# 04-01-09 Storm No April Fools!



## cold_and_tired (Dec 18, 2008)

Here is a video to go with them!


----------



## grandview (Oct 9, 2005)

Colorado needs the snow,this way when it melts it flows south to the lower states that are having water problems.


PS Looks like it was cold there ,snow looks light.


----------



## tls22 (Sep 30, 2007)

grandview;777730 said:


> Colorado needs the snow,this way when it melts it flows south to the lower states that are having water problems.
> 
> PS Looks like it was cold there ,snow looks light.


Wow thanks grandpa.....your the human drought monitor. You even gave the description of the water equivalent to the snow.

Great Pics man and video is cool also


----------



## cold_and_tired (Dec 18, 2008)

grandview;777730 said:


> Colorado needs the snow,this way when it melts it flows south to the lower states that are having water problems.
> 
> PS Looks like it was cold there ,snow looks light.

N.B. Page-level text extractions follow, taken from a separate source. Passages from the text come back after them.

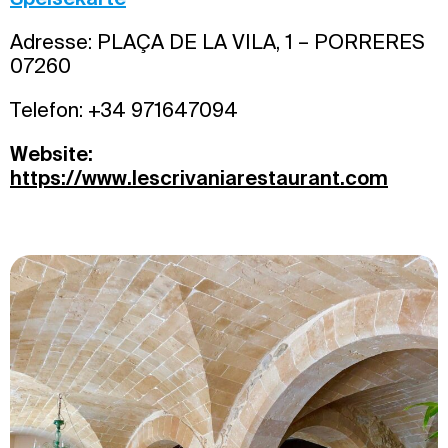
Adresse: PLAÇA DE LA VILA, 1 – PORRERES
07260
Telefon: +34 971647094
Website:
https://www.lescrivaniarestaurant.com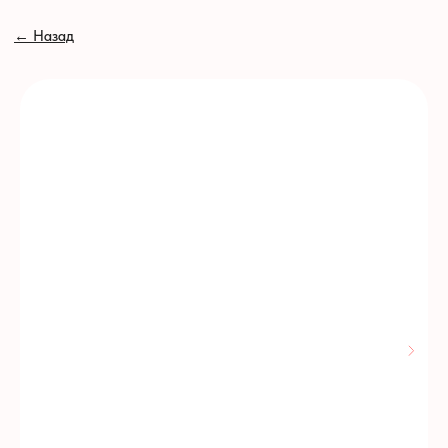
// //
←
Назад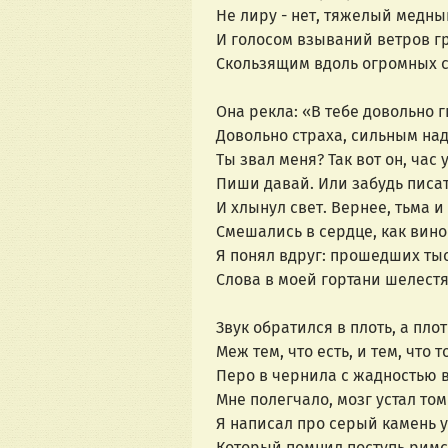
Не лиру - нет, тяжелый медны
И голосом взываний ветров г
Скользящим вдоль огромных с
Она рекла: «В тебе довольно г
Довольно страха, сильным надо
Ты звал меня? Так вот он, час 
Пиши давай. Или забудь писат
И хлынул свет. Вернее, тьма и
Смешались в сердце, как вино 
Я понял вдруг: прошедших ты
Слова в моей гортани шелестя
Звук обратился в плоть, а пло
Меж тем, что есть, и тем, что т
Перо в чернила с жадностью 
Мне полегчало, мозг устал том
Я написал про серый камень у
Который помнил поступь римс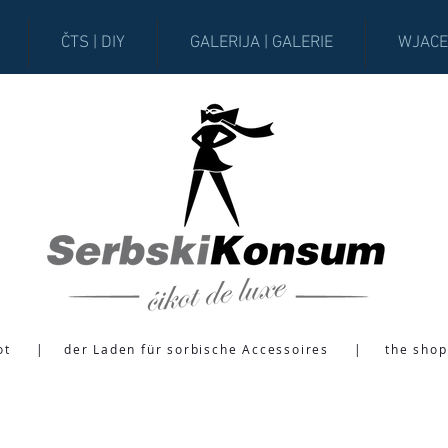
ČTS | DIY
GALERIJA | GALERIE
WJACE
ot
|
der Laden für sorbische Accessoires
|
the shop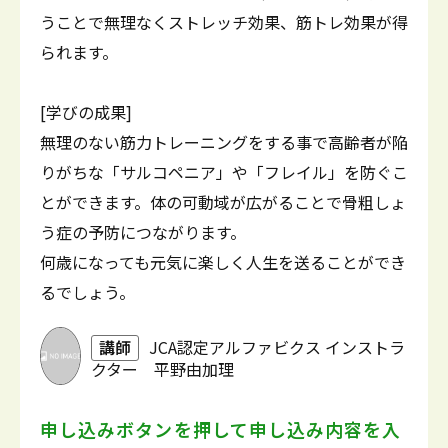
うことで無理なくストレッチ効果、筋トレ効果が得
られます。
[学びの成果]
無理のない筋力トレーニングをする事で高齢者が陥
りがちな「サルコペニア」や「フレイル」を防ぐこ
とができます。体の可動域が広がることで骨粗しょ
う症の予防につながります。
何歳になっても元気に楽しく人生を送ることができ
るでしょう。
講師
JCA認定アルファビクス インストラ
クター 平野由加理
申し込みボタンを押して
申し込み内容を入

The snow was light until the sun came up. Temps quickly rose above freezing and then things started to get real heavy. Made it a lot easier for the backhoe to scoop though.


----------



## SuperdutyShane (Mar 6, 2009)

tls22;777734 said:


> Wow thanks grandpa.....your the human drought monitor. You even gave the description of the water equivalent to the snow.
> 
> Great Pics man and video is cool also


Hahaha!


----------



## TurbDies2500 (Oct 15, 2007)

wow, I can't say I miss that stuff right now. Long winter. Nice pictures tho.


----------